Subject: Re: [PATCH v2 3/3] nvme: fire discovery log page change events to userspace


>>>> You are correct that this information can be derived from sysfs, but the
>>>> main reason why we add these here, is because in udev rule we can't
>>>> just go ahead and start looking these up and parsing these..
>>>>
>>>> We could send the discovery aen with NVME_CTRL_NAME and have
>>>> then have systemd run something like:
>>>>
>>>> nvme connect-all -d nvme0 --sysfs
>>>>
>>>> and have nvme-cli retrieve all this stuff from sysfs?
>>>
>>> Actually that may be a problem.
>>>
>>> There could be a hypothetical case where after the event was fired
>>> and before it was handled, the discovery controller went away and
>>> came back again with a different controller instance, and the old
>>> instance is now a different discovery controller.
>>>
>>> This is why we need this information in the event. And we verify this
>>> information in sysfs in nvme-cli.
>>
>> Well, that must be a usual issue with uevents, right? Don't we usually
>> have a increasing serial number for that or something?
>
> Yes we do, userspace should use it to order events. Does udev not
> handle that properly today?

The problem is not ordering of events, its really about the fact that
the chardev can be removed and reallocated for a different controller
(could be a completely different discovery controller) by the time
that userspace handles the event.

2019-08-30 05:56:23

by Christoph Hellwig

[permalink] [raw]
Subject: Re: [PATCH v2 3/3] nvme: fire discovery log page change events to userspace

On Thu, Aug 29, 2019 at 11:21:02AM -0700, Sagi Grimberg wrote:
>> Yes we do, userspace should use it to order events.

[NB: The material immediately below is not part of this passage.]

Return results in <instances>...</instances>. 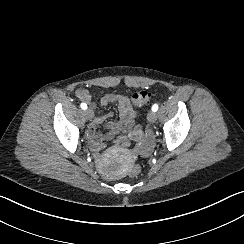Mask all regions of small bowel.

Does udev not
>> handle that properly today?
>
> The problem is not ordering of events, its really about the fact that
> the chardev can be removed and reallocated for a different controller
> (could be a completely different discovery controller) by the time
> that userspace handles the event.

The same is generally true for lot of kernel devices. We could reduce
the chance by using the idr cyclic allocator.

2019-08-30 06:22:10

by Greg Kroah-Hartman

[permalink] [raw]
Subject: Re: [PATCH v2 3/3] nvme: fire discovery log page change events to userspace

On Thu, Aug 29, 2019 at 11:21:02AM -0700, Sagi Grimberg wrote:
>
> > > > > You are correct that this information can be derived from sysfs, but the
> > > > > main reason why we add these here, is because in udev rule we can't
> > > > > just go ahead and start looking these up and parsing these..
> > > > >
> > > > > We could send the discovery aen with NVME_CTRL_NAME and have
> > > > > then have systemd run something like:
> > > > >
> > > > > nvme connect-all -d nvme0 --sysfs
> > > > >
> > > > > and have nvme-cli retrieve all this stuff from sysfs?
> > > >
> > > > Actually that may be a problem.
> > > >
> > > > There could be a hypothetical case where after the event was fired
> > > > and before it was handled, the discovery controller went away and
> > > > came back again with a different controller instance, and the old
> > > > instance is now a different discovery controller.
> > > >
> > > > This is why we need this information in the event. And we verify this
> > > > information in sysfs in nvme-cli.
> > >
> > > Well, that must be a usual issue with uevents, right? Don't we usually
> > > have a increasing serial number for that or something?
> >
> > Yes we do, userspace should use it to order events. Does udev not
> > handle that properly today?
>
> The problem is not ordering of events, its really about the fact that
> the chardev can be removed and reallocated for a different controller
> (could be a completely different discovery controller) by the time
> that userspace handles the event.

So? You will have gotten the remove and then new addition uevent in
order showing you this. So your userspace code knows that something
went away and then came back properly so you should be kept in sync.

thanks,

greg k-h

2019-08-30 18:09:33

by Sagi Grimberg

[permalink] [raw]
Subject: Re: [PATCH v2 3/3] nvme: fire discovery log page change events to userspace


>>> Yes we do, userspace should use it to order events. Does udev not
>>> handle that properly today?
>>
>> The problem is not ordering of events, its really about the fact that
>> the chardev can be removed and reallocated for a different controller
>> (could be a completely different discovery controller) by the time
>> that userspace handles the event.
>
> The same is generally true for lot of kernel devices. We could reduce
> the chance by using the idr cyclic allocator.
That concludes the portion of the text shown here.